Quentin Hardy, 12.20.10, 12:00 AM ET

In case you hadn’t heard, Google is in a turf war with Facebook, and the turf is the Web itself. Google wants to keep the Web open and searchable so it can stick its ads everywhere. Facebook wants you on Facebook. The social network just launched its own communications service so you’ll never have to trouble yourself with Gmail or anyone else’s chat services. The tension between the two has resulted in open sparring the past few weeks over the exchange of personal data.

Google is ten times bigger than Facebook, except when it comes to display advertising. Google recently separated out for the first time its overall revenue for banner ads and the like: $2.5 billion a year (10% of its total revenue). Facebook is nipping at Google with $2 billion a year in display ad revenue. It leads all U.S. publishers with 23% of online display ad impressions, according to Comscore, and eats up a similar amount of the total time people spend online.

What does Google have to throw at this pesky rival? Microwave ovens. And tablet computers, GPS navigation devices and e-book readers. Into all of those electronic items Google is actively embedding its Android operating system. Android is already in 26% of smartphones (more than the iPhone OS) but is becoming a viable software choice for manufacturers to connect their gadgets to the open Web (read: not Facebook).

A coming version of Android called Gingerbread will have features geared to social networking through things like games and possibly access to people’s e-mail, phone or calendar (with permission). It will also support something called “near field communications,” which enables devices to read pricing or media information off chips costing 2 cents each.

Google Chief Executive Eric Schmidt recently showed off an Android phone that could be used like a credit card, but similarly equipped devices could also pull up a movie trailer in proximity to a movie poster or act like a fast pass through a turnstile. “My guess is that there will be 500 new startups in the mobile payment space,” he said.

Privately, senior executives at Facebook worry more about the growth of Android than they do Google’s overt social endeavors, like the failed Google Wave communications platform or the Twitter-like Google Buzz (which doesn’t have much). The Android marketplace has expanded from 50,000 applications last May to about 100,000 now. Still, that’s only a third of the apps written for the iTunes store and one-fifth of the apps on Facebook’s platform.
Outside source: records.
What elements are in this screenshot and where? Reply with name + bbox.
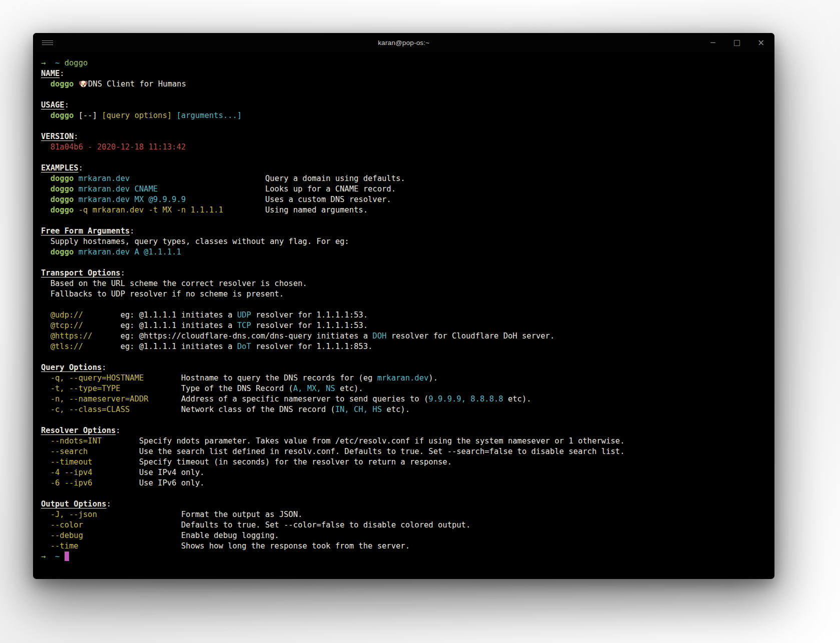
close-icon: × — [757, 38, 764, 48]
terminal-line: doggo [--] [query options] [arguments...… — [41, 110, 766, 121]
terminal-line: Resolver Options: — [41, 426, 766, 436]
maximize-button[interactable]: □ — [732, 39, 741, 46]
terminal-line — [41, 488, 766, 499]
terminal-line: doggo mrkaran.dev CNAME Looks up for a C… — [41, 184, 766, 194]
terminal-line: Supply hostnames, query types, classes w… — [41, 236, 766, 247]
terminal-line: --timeout Specify timeout (in seconds) f… — [41, 457, 766, 468]
minimize-button[interactable]: − — [708, 39, 717, 46]
terminal-line: -n, --nameserver=ADDR Address of a speci… — [41, 394, 766, 404]
terminal-line: EXAMPLES: — [41, 163, 766, 174]
terminal-line: doggo 🐶DNS Client for Humans — [41, 79, 766, 90]
terminal-line: -q, --query=HOSTNAME Hostname to query t… — [41, 373, 766, 384]
terminal-line: doggo mrkaran.dev Query a domain using d… — [41, 174, 766, 184]
terminal-line: -t, --type=TYPE Type of the DNS Record (… — [41, 384, 766, 394]
terminal-line: Query Options: — [41, 362, 766, 373]
terminal-line: --ndots=INT Specify ndots parameter. Tak… — [41, 436, 766, 446]
terminal-line: --color Defaults to true. Set --color=fa… — [41, 520, 766, 530]
terminal-line: --search Use the search list defined in … — [41, 446, 766, 457]
terminal-line — [41, 216, 766, 226]
titlebar[interactable]: karan@pop-os:~ − □ × — [33, 33, 774, 52]
terminal-line: NAME: — [41, 68, 766, 79]
terminal-line: @tls:// eg: @1.1.1.1 initiates a DoT res… — [41, 342, 766, 352]
terminal-line: Free Form Arguments: — [41, 226, 766, 236]
terminal-line: Based on the URL scheme the correct reso… — [41, 278, 766, 289]
terminal-line: VERSION: — [41, 132, 766, 142]
terminal-line: doggo -q mrkaran.dev -t MX -n 1.1.1.1 Us… — [41, 205, 766, 216]
close-button[interactable]: × — [756, 38, 765, 47]
terminal-line: Transport Options: — [41, 268, 766, 278]
terminal-line — [41, 258, 766, 268]
terminal-line: doggo mrkaran.dev A @1.1.1.1 — [41, 247, 766, 258]
terminal-line: @https:// eg: @https://cloudflare-dns.co… — [41, 331, 766, 342]
terminal-line: Fallbacks to UDP resolver if no scheme i… — [41, 289, 766, 300]
terminal-line: 81a04b6 - 2020-12-18 11:13:42 — [41, 142, 766, 152]
minimize-icon: − — [710, 38, 716, 47]
terminal-line: USAGE: — [41, 100, 766, 110]
hamburger-menu-icon[interactable] — [42, 40, 53, 46]
terminal-line: → ~ doggo — [41, 58, 766, 68]
terminal-line — [41, 300, 766, 310]
terminal-window: karan@pop-os:~ − □ × → ~ doggoNAME: dogg… — [33, 33, 774, 579]
terminal-line — [41, 90, 766, 100]
terminal-line: -4 --ipv4 Use IPv4 only. — [41, 468, 766, 478]
terminal-output[interactable]: → ~ doggoNAME: doggo 🐶DNS Client for Hum… — [33, 52, 774, 579]
terminal-line: -J, --json Format the output as JSON. — [41, 510, 766, 520]
terminal-line: @tcp:// eg: @1.1.1.1 initiates a TCP res… — [41, 320, 766, 331]
terminal-line: @udp:// eg: @1.1.1.1 initiates a UDP res… — [41, 310, 766, 320]
terminal-line: --time Shows how long the response took … — [41, 541, 766, 552]
terminal-line: -6 --ipv6 Use IPv6 only. — [41, 478, 766, 488]
terminal-line — [41, 352, 766, 362]
terminal-line: -c, --class=CLASS Network class of the D… — [41, 404, 766, 415]
terminal-line: Output Options: — [41, 499, 766, 510]
terminal-cursor — [65, 552, 69, 561]
terminal-line — [41, 415, 766, 426]
terminal-line: doggo mrkaran.dev MX @9.9.9.9 Uses a cus… — [41, 194, 766, 205]
terminal-line: --debug Enable debug logging. — [41, 530, 766, 541]
maximize-icon: □ — [733, 38, 740, 47]
window-title: karan@pop-os:~ — [378, 39, 429, 46]
terminal-line — [41, 152, 766, 163]
terminal-line: → ~ — [41, 552, 766, 562]
terminal-line — [41, 121, 766, 132]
Schmidt knows the platform is the key. He was chief scientist at Sun Microsystems and head of Novell, both of which were crushed by Microsoft’s dominant network of Windows developers. At Google Schmidt has used the Web’s openness to create an even bigger and harder-to-attack network of online developers who build software for products like Google Maps and now Android.

“It’s fundamentally about the mathematics of a platform,” Schmidt recently told an industry gathering. “You have to establish volume first.”

Failure is less of a problem if you can convince a few million outsiders to help.